(Avec AFP) Hier, c’était le monde à l’envers : d’un côté le ministre de l’Intérieur jouait les chefs de gouvernement en prenant des mesures contre l’activité d’une entreprise étrangère en France, de l’autre le Premier ministre revenait à son ancien rôle de superflic en condamnant seulement des violences « inadmissibles ».

Depuis plusieurs mois, le groupe américain Uber s’est engagé dans un bras de fer avec l’État, autour de son application mobile UberPop, service mettant en relation des passagers et des particuliers au volant de leur véhicule personnel.

Après des incidents répétés ces derniers mois, 2800 taxis se sont donc mobilisés hier en France sur une « trentaine de points de blocage », selon une source policière. Et comme prévu, les choses ont rapidement dégénéré dans plusieurs villes.

Bernard Cazeneuve, théoriquement chargé du maintien de l’ordre, a choisi son camp : celui des chauffeurs de taxis, qui ont pourtant passé la journée a caillasser, retourner ou simplement vider de leurs occupants des véhicules de transport de personnes (VTC). Parfois, on a beau être progressiste, il faut bien arrêter le progrès.

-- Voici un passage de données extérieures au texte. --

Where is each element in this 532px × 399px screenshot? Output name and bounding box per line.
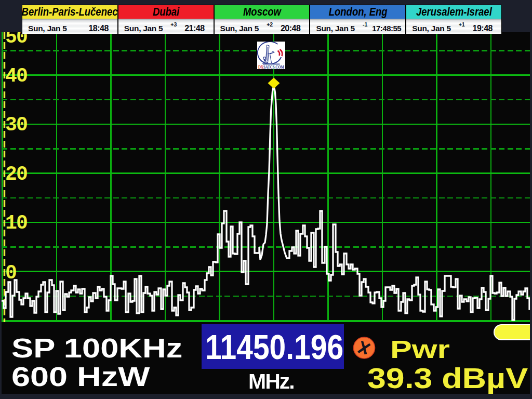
svg-text:DXSATCS.COM: DXSATCS.COM xyxy=(258,65,284,70)
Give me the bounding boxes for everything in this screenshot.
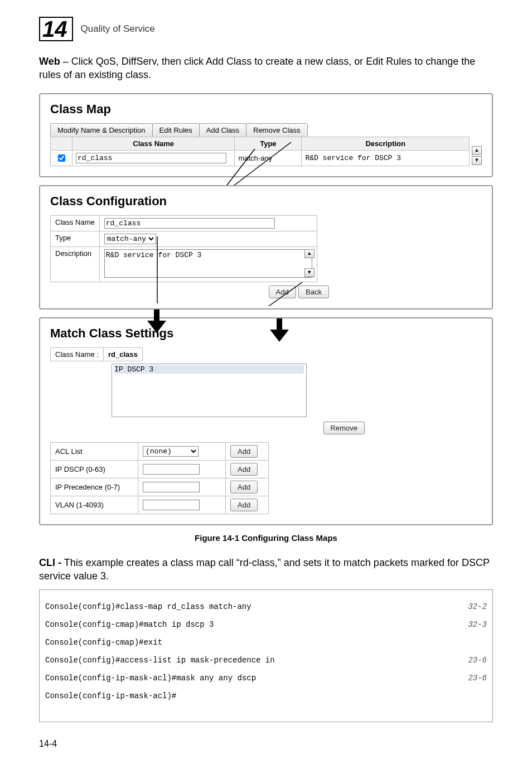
remove-rule-button[interactable]: Remove: [323, 422, 365, 434]
ip-precedence-label: IP Precedence (0-7): [51, 478, 138, 496]
dscp-add-button[interactable]: Add: [230, 463, 258, 476]
console-ref: 23-6: [468, 674, 487, 683]
console-text: Console(config-cmap)#exit: [45, 638, 162, 647]
prec-add-button[interactable]: Add: [230, 481, 258, 494]
vlan-label: VLAN (1-4093): [51, 496, 138, 514]
match-classname-label: Class Name :: [51, 347, 104, 361]
cfg-desc-label: Description: [51, 246, 100, 282]
cfg-name-label: Class Name: [51, 215, 100, 231]
acl-add-button[interactable]: Add: [230, 445, 258, 458]
console-ref: 23-6: [468, 656, 487, 665]
chapter-header: 14 Quality of Service: [39, 17, 493, 41]
cli-intro-paragraph: CLI - This example creates a class map c…: [39, 556, 493, 583]
cfg-back-button[interactable]: Back: [298, 286, 329, 298]
textarea-scroll-up-icon[interactable]: ▲: [304, 249, 315, 258]
ip-dscp-label: IP DSCP (0-63): [51, 460, 138, 478]
console-text: Console(config-ip-mask-acl)#mask any any…: [45, 674, 256, 683]
row-type-cell: match-any: [235, 150, 302, 166]
figure-caption: Figure 14-1 Configuring Class Maps: [39, 533, 493, 543]
textarea-scroll-down-icon[interactable]: ▼: [304, 268, 315, 277]
acl-list-select[interactable]: (none): [143, 446, 199, 457]
cfg-desc-textarea[interactable]: R&D service for DSCP 3: [104, 249, 312, 278]
row-classname-input[interactable]: [76, 153, 226, 163]
match-classname-row: Class Name : rd_class: [50, 347, 143, 361]
col-class-name: Class Name: [72, 137, 235, 150]
match-rule-item[interactable]: IP DSCP 3: [114, 365, 304, 374]
cfg-add-button[interactable]: Add: [269, 286, 296, 298]
intro-paragraph: Web – Click QoS, DiffServ, then click Ad…: [39, 55, 493, 82]
class-config-heading: Class Configuration: [50, 194, 482, 209]
console-text: Console(config)#access-list ip mask-prec…: [45, 656, 275, 665]
match-settings-panel: Match Class Settings Class Name : rd_cla…: [39, 317, 493, 525]
class-config-panel: Class Configuration Class Name Type matc…: [39, 185, 493, 309]
ip-precedence-input[interactable]: [143, 482, 200, 492]
class-map-panel: Class Map Modify Name & Description Edit…: [39, 93, 493, 177]
ip-dscp-input[interactable]: [143, 464, 200, 475]
class-map-heading: Class Map: [50, 102, 482, 117]
cli-rest: This example creates a class map call “r…: [39, 557, 490, 582]
cfg-type-select[interactable]: match-any: [104, 234, 156, 244]
match-rules-listbox[interactable]: IP DSCP 3: [112, 364, 307, 417]
intro-rest: – Click QoS, DiffServ, then click Add Cl…: [39, 56, 475, 80]
table-scroll: ▲ ▼: [472, 146, 482, 166]
console-ref: 32-2: [468, 602, 487, 611]
vlan-add-button[interactable]: Add: [230, 499, 258, 511]
match-add-grid: ACL List (none) Add IP DSCP (0-63) Add I…: [50, 442, 269, 514]
chapter-number-badge: 14: [39, 17, 73, 41]
console-ref: 32-3: [468, 620, 487, 629]
console-text: Console(config)#class-map rd_class match…: [45, 602, 252, 611]
cfg-name-input[interactable]: [104, 218, 275, 229]
cfg-type-label: Type: [51, 231, 100, 246]
cli-bold: CLI -: [39, 557, 61, 568]
tab-modify-name[interactable]: Modify Name & Description: [50, 123, 153, 137]
class-config-table: Class Name Type match-any Description R&…: [50, 215, 317, 282]
tab-remove-class[interactable]: Remove Class: [246, 123, 308, 137]
row-desc-cell: R&D service for DSCP 3: [302, 150, 470, 166]
tab-add-class[interactable]: Add Class: [199, 123, 246, 137]
chapter-title: Quality of Service: [81, 23, 155, 35]
class-map-tabs: Modify Name & Description Edit Rules Add…: [50, 123, 482, 137]
tab-edit-rules[interactable]: Edit Rules: [152, 123, 200, 137]
table-row: match-any R&D service for DSCP 3: [51, 150, 470, 166]
scroll-down-icon[interactable]: ▼: [472, 156, 482, 165]
col-description: Description: [302, 137, 470, 150]
class-map-table: Class Name Type Description match-any R&…: [50, 137, 470, 166]
match-settings-heading: Match Class Settings: [50, 326, 482, 341]
scroll-up-icon[interactable]: ▲: [472, 146, 482, 155]
console-text: Console(config-ip-mask-acl)#: [45, 691, 176, 700]
match-classname-value: rd_class: [104, 347, 143, 361]
vlan-input[interactable]: [143, 500, 200, 510]
console-text: Console(config-cmap)#match ip dscp 3: [45, 620, 214, 629]
intro-bold: Web: [39, 56, 60, 67]
row-select-checkbox[interactable]: [58, 154, 65, 162]
console-block: 32-2Console(config)#class-map rd_class m…: [39, 589, 493, 722]
col-type: Type: [235, 137, 302, 150]
acl-list-label: ACL List: [51, 442, 138, 460]
page-number: 14-4: [39, 739, 493, 749]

Manuel Valls était quant à lui en voyage officiel en Colombie, d’où il a promis des sanctions aux auteurs des exactions « qui se trouvent dans les deux camps » selon lui. Au moins huit chauffeurs de taxis, de véhicules UberPop ou d’autres VTC ont en effet été placés en garde à vue. Mais on se doute un peu de qui s’en est pris à qui…

Le même jour, pour la première fois, un député socialiste « frondeur » démissionnait du PS, jugeant que dans le parti, « la ligne sociale-libérale a gagné avec Manuel Valls et Emmanuel Macron ». Drôle de timing, puisque du FN à l’extrême-gauche en passant par Les Républicains, l’ensemble de la classe politique prenait pendant ce temps-là le parti des taxis contre la « concurrence déloyale » d’Uber.

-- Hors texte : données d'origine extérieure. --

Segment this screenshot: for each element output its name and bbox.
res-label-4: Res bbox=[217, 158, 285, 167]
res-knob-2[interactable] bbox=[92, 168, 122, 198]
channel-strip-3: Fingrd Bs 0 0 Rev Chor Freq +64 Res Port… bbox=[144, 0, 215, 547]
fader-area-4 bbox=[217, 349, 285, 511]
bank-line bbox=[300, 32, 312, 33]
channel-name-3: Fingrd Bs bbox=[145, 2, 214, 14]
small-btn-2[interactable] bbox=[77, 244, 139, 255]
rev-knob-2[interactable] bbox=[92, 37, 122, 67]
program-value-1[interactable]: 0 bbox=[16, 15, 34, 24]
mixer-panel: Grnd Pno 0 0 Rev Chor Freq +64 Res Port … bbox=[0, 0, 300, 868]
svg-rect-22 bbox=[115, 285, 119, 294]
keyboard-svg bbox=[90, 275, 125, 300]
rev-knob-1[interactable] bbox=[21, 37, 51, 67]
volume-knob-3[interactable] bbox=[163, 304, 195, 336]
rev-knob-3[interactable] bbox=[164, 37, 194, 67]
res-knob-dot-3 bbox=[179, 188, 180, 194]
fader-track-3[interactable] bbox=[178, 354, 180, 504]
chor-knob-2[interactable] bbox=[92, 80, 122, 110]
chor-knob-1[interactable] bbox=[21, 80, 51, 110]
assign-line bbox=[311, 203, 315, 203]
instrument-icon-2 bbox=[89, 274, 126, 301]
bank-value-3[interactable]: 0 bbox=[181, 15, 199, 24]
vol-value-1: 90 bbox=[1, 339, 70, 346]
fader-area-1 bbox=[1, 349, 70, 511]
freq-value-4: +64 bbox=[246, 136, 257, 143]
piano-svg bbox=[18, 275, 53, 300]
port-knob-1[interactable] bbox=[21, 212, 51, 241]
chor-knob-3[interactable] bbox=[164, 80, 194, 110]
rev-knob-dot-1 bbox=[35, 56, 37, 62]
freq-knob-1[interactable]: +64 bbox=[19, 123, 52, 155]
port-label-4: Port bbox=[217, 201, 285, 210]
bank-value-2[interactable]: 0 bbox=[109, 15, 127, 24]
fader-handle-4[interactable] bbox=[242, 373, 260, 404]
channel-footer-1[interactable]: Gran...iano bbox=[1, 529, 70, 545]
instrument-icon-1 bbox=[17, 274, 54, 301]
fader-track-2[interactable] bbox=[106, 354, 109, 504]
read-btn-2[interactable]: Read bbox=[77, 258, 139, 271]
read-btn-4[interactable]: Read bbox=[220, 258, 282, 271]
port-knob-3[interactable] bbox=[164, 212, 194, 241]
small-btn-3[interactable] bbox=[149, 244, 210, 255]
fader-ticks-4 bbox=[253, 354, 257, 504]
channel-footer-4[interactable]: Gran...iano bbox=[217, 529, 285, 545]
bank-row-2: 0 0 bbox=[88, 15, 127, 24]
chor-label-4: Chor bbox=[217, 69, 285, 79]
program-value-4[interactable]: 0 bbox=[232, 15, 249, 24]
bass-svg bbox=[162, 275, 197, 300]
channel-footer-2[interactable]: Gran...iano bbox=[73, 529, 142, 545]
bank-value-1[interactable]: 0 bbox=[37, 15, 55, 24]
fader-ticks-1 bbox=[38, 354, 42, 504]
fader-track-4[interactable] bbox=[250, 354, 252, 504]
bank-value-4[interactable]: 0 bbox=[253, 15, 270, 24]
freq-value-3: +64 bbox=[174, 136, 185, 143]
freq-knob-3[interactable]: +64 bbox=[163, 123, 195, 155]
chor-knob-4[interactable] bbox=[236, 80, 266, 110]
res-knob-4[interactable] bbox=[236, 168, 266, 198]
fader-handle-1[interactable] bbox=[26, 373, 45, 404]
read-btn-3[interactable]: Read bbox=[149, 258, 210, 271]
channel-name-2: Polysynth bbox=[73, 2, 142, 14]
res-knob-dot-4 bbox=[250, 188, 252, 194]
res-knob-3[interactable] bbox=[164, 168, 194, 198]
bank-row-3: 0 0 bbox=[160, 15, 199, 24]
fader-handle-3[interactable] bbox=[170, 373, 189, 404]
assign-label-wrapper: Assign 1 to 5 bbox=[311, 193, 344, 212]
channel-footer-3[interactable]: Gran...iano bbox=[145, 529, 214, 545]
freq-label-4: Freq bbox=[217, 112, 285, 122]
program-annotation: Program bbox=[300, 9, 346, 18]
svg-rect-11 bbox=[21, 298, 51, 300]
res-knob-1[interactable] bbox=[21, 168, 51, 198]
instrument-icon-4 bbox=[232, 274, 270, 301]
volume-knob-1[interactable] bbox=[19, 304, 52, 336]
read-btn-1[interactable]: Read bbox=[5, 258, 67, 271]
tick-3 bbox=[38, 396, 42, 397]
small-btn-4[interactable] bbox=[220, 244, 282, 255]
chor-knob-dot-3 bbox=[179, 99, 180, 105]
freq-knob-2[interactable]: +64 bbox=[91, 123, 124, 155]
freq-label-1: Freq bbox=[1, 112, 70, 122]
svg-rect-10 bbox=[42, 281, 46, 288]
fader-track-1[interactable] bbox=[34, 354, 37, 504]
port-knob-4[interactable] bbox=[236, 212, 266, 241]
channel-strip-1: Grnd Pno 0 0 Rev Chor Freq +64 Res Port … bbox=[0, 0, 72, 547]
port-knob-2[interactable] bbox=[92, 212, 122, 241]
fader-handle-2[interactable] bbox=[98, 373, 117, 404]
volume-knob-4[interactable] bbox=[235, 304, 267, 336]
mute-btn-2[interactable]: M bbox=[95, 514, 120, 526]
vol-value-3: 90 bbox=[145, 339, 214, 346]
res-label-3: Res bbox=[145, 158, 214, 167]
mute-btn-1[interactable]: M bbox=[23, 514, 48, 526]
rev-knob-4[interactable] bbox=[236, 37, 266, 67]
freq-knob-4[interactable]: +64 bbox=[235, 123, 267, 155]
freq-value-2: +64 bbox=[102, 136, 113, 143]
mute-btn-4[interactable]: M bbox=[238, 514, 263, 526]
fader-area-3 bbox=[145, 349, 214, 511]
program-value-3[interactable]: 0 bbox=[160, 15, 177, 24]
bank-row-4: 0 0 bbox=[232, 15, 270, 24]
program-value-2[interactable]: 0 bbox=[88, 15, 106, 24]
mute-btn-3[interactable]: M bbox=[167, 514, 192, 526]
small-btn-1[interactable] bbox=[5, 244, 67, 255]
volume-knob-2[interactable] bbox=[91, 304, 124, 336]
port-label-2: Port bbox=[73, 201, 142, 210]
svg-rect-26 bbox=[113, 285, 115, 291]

En revanche, il suffisait d’avoir un compte Facebook ou Twitter pour percevoir hier le sentiment radicalement inverse qui dominait parmi les simples citoyens. Photos, vidéos, blagues plus ou moins fines et témoignages accablants n’ont pas cessé de s’échanger, dressant un portrait peu flatteur des chauffeurs de taxis et de leurs prestations. Un événement créé sur Facebook, intitulé « Grève des utilisateurs de taxis », a même réuni en quelques heures plus de 50 000 personnes.

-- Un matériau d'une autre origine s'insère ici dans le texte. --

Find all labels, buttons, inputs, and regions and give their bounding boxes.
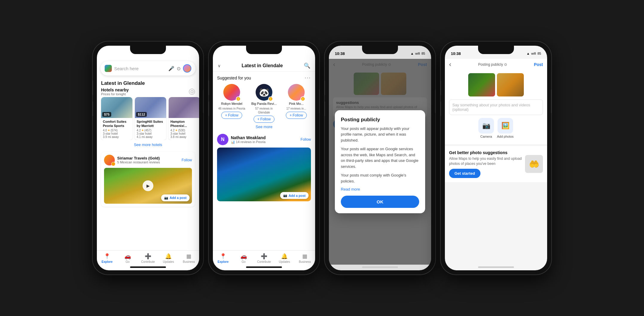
hotels-title-1: Hotels nearby (101, 88, 129, 92)
nav-business-2[interactable]: ▦ Business (295, 253, 315, 263)
hotel-stars-1: ★ (141, 129, 144, 132)
hotel-image-2 (169, 97, 199, 118)
post-author-2: Nathan Weakland (231, 135, 298, 140)
add-photos-btn-4[interactable]: 🖼️ Add photos (497, 118, 514, 138)
profile-meta-0: 46 reviews in Peoria (218, 107, 245, 111)
add-post-label-1: Add a post (170, 196, 187, 200)
nav-explore-2[interactable]: 📍 Explore (213, 253, 233, 263)
hotel-score-0: 4.0 (103, 129, 107, 132)
modal-read-more-3[interactable]: Read more (341, 187, 419, 191)
volume-down-2 (209, 101, 209, 116)
play-button-1[interactable]: ▶ (143, 180, 153, 191)
camera-btn-4[interactable]: 📷 Camera (478, 118, 494, 138)
food-image-1: ▶ 📷 Add a post (104, 168, 192, 204)
business-label-1: Business (183, 260, 195, 263)
follow-plus-2: + (290, 113, 292, 117)
nav-go-1[interactable]: 🚗 Go (117, 253, 138, 263)
nav-go-2[interactable]: 🚗 Go (233, 253, 254, 263)
more-dots-2[interactable]: ··· (305, 75, 311, 81)
nav-contribute-1[interactable]: ➕ Contribute (138, 253, 158, 263)
volume-up-4 (441, 80, 441, 95)
profile-avatar-2: ⭐ (288, 84, 305, 101)
notch-2 (246, 46, 282, 54)
hotel-info-0: Comfort Suites Peoria Sports 4.0 ★ (574)… (101, 118, 132, 140)
phone-1: Search here 🎤 ⊙ Latest in Glendale Hotel… (93, 42, 203, 274)
nav-contribute-2[interactable]: ➕ Contribute (254, 253, 274, 263)
profile-card-1: 🐼 ⭐ Big Panda Revi... 57 reviews in Glen… (249, 84, 279, 123)
hotel-card-2[interactable]: Hampton Phoenix/... 4.2 ★ (530) 3-star h… (169, 97, 199, 140)
get-better-text-container-4: Get better photo suggestions Allow Maps … (449, 150, 522, 178)
status-time-4: 10:38 (451, 51, 461, 56)
dropdown-arrow-2[interactable]: ∨ (218, 63, 221, 68)
add-post-btn-2[interactable]: 📷 Add a post (280, 192, 309, 199)
caption-box-4[interactable]: Say something about your photos and vide… (449, 99, 543, 115)
go-icon-2: 🚗 (240, 253, 247, 260)
search-input-1[interactable]: Search here (114, 66, 166, 71)
post-follow-btn-2[interactable]: Follow (300, 137, 311, 142)
modal-overlay-3: Posting publicly Your posts will appear … (329, 59, 431, 265)
get-better-title-4: Get better photo suggestions (449, 150, 522, 155)
nav-updates-1[interactable]: 🔔 Updates (158, 253, 178, 263)
profile-badge-1: ⭐ (268, 96, 273, 101)
search-icon-2[interactable]: 🔍 (304, 62, 310, 69)
hotel-stars-0: ★ (108, 129, 110, 132)
lens-icon-1[interactable]: ⊙ (177, 66, 181, 71)
screen-1: Search here 🎤 ⊙ Latest in Glendale Hotel… (97, 46, 199, 270)
hotel-card-0[interactable]: $75 Comfort Suites Peoria Sports 4.0 ★ (… (101, 97, 132, 140)
traveler-avatar-1 (104, 155, 115, 165)
suggested-section-2: Suggested for you ··· ⭐ Robyn Mendel 46 … (213, 72, 315, 134)
location-icon-4: ▲ (527, 52, 530, 55)
power-button-1 (203, 89, 203, 113)
traveler-follow-btn-1[interactable]: Follow (181, 158, 192, 162)
go-label-1: Go (126, 260, 129, 263)
traveler-meta-1: 5 Mexican restaurant reviews (117, 160, 179, 164)
profile-avatar-1: 🐼 ⭐ (256, 84, 272, 101)
hotel-name-1: SpringHill Suites by Marriott (137, 119, 164, 128)
panda-icon-1: 🐼 (259, 88, 269, 97)
hotels-subtitle-1: Prices for tonight (101, 92, 129, 96)
post-btn-4[interactable]: Post (534, 62, 543, 67)
modal-text2-3: Your posts will appear on Google service… (341, 146, 419, 169)
add-post-icon-1: 📷 (164, 196, 168, 200)
hotels-header-1: Hotels nearby Prices for tonight ⓘ (97, 88, 199, 97)
see-more-link-2[interactable]: See more (217, 123, 311, 131)
hotel-card-1[interactable]: $112 SpringHill Suites by Marriott 4.2 ★… (135, 97, 166, 140)
follow-btn-2[interactable]: + Follow (286, 112, 307, 119)
profile-meta-2: 17 reviews in... (286, 107, 306, 111)
hotel-rating-0: 4.0 ★ (574) (103, 129, 131, 132)
modal-box-3: Posting publicly Your posts will appear … (335, 110, 425, 214)
modal-ok-btn-3[interactable]: OK (341, 196, 419, 208)
nav-explore-1[interactable]: 📍 Explore (97, 253, 117, 263)
screen2-header: ∨ Latest in Glendale 🔍 (213, 59, 315, 72)
updates-icon-2: 🔔 (281, 253, 288, 260)
add-post-btn-1[interactable]: 📷 Add a post (161, 194, 190, 201)
nav-updates-2[interactable]: 🔔 Updates (274, 253, 294, 263)
user-avatar-1[interactable] (183, 64, 191, 73)
hotel-image-1: $112 (135, 97, 166, 118)
get-started-btn-4[interactable]: Get started (449, 169, 480, 178)
profile-card-2: ⭐ Pink Mo... 17 reviews in... + Follow (282, 84, 311, 123)
post-image-2: 📷 Add a post (217, 148, 311, 201)
profile-meta-1: 57 reviews in Glendale (249, 107, 279, 114)
contribute-label-2: Contribute (257, 260, 271, 263)
follow-btn-1[interactable]: + Follow (254, 116, 275, 123)
nav-business-1[interactable]: ▦ Business (179, 253, 199, 263)
phone-3: 10:38 ▲ wifi 85 ‹ Posting publicly ⊙ Pos… (325, 42, 435, 274)
profile-badge-2: ⭐ (300, 96, 305, 101)
post-header-2: N Nathan Weakland 📊 14 reviews in Peoria… (217, 134, 311, 145)
updates-icon-1: 🔔 (165, 253, 172, 260)
follow-btn-0[interactable]: + Follow (221, 112, 242, 119)
location-icon-3: ▲ (410, 52, 414, 55)
status-icons-3: ▲ wifi 85 (410, 52, 425, 55)
see-more-hotels-link[interactable]: See more hotels (97, 140, 199, 149)
phone-2: ∨ Latest in Glendale 🔍 Suggested for you… (209, 42, 319, 274)
hotel-type-1: 3-star hotel (137, 132, 164, 135)
business-label-2: Business (299, 260, 311, 263)
mic-icon-1[interactable]: 🎤 (168, 66, 174, 71)
info-icon-1[interactable]: ⓘ (189, 89, 195, 95)
search-bar-1[interactable]: Search here 🎤 ⊙ (100, 61, 196, 76)
traveler-info-1: Siriamar Travels (Gold) 5 Mexican restau… (117, 156, 179, 164)
home-indicator-1 (130, 266, 166, 268)
back-icon-4[interactable]: ‹ (449, 61, 451, 68)
status-icons-4: ▲ wifi 85 (527, 52, 541, 55)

Exceptionnellement, le quotidien français de référence lui-même aurait pu se rebaptiser Le Monde à l’Envers, puisqu’il admettait dans un éditorial, à propos des taxis : « Ceux-ci ne peuvent s’en prendre qu’à eux-mêmes, à leur malthusianisme et à leurs archaïsmes. Chacun sait que le système traditionnel est insuffisant pour répondre à la demande et trop onéreux pour ne pas susciter la concurrence. »

Alors que nos élites communient dans la défense d’un vieux monopole qui exaspère les usagers, le journal de Pigasse et Bergé aurait-il basculé du côté obscur, celui du populisme le plus trash ? « Chacun a fait l’expérience d’un service dont la qualité est bien souvent insuffisante (…). Plutôt que de s’arc-bouter sur leur privilège, les taxis auraient dû, depuis longtemps, se moderniser. »

Le monde à l’envers on vous dit, comme une voiture Uber un jour de manif des taxis.